##### Records supplied

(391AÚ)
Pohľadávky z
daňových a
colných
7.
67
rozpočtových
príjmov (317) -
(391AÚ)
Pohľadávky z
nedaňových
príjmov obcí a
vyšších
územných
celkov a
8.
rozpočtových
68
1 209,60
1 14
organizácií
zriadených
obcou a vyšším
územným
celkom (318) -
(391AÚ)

##########
##### Records supplied

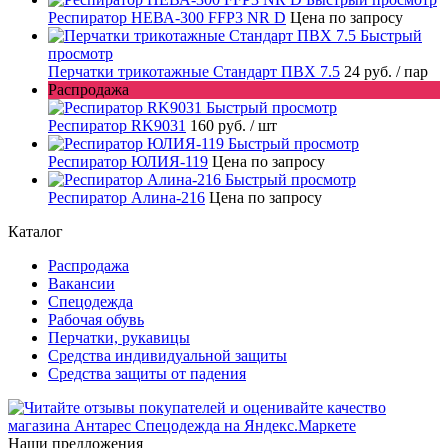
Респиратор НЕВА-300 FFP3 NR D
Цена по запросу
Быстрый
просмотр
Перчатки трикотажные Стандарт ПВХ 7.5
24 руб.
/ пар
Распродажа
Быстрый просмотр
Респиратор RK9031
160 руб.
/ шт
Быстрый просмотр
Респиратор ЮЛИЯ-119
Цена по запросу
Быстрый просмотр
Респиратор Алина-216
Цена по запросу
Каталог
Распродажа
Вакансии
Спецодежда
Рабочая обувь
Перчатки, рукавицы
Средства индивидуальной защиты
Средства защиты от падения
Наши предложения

##########

● What to do: For every line in the listing above that holds "защиты", add one to a tally, and give that tally alone.

● Result of this exercise: 2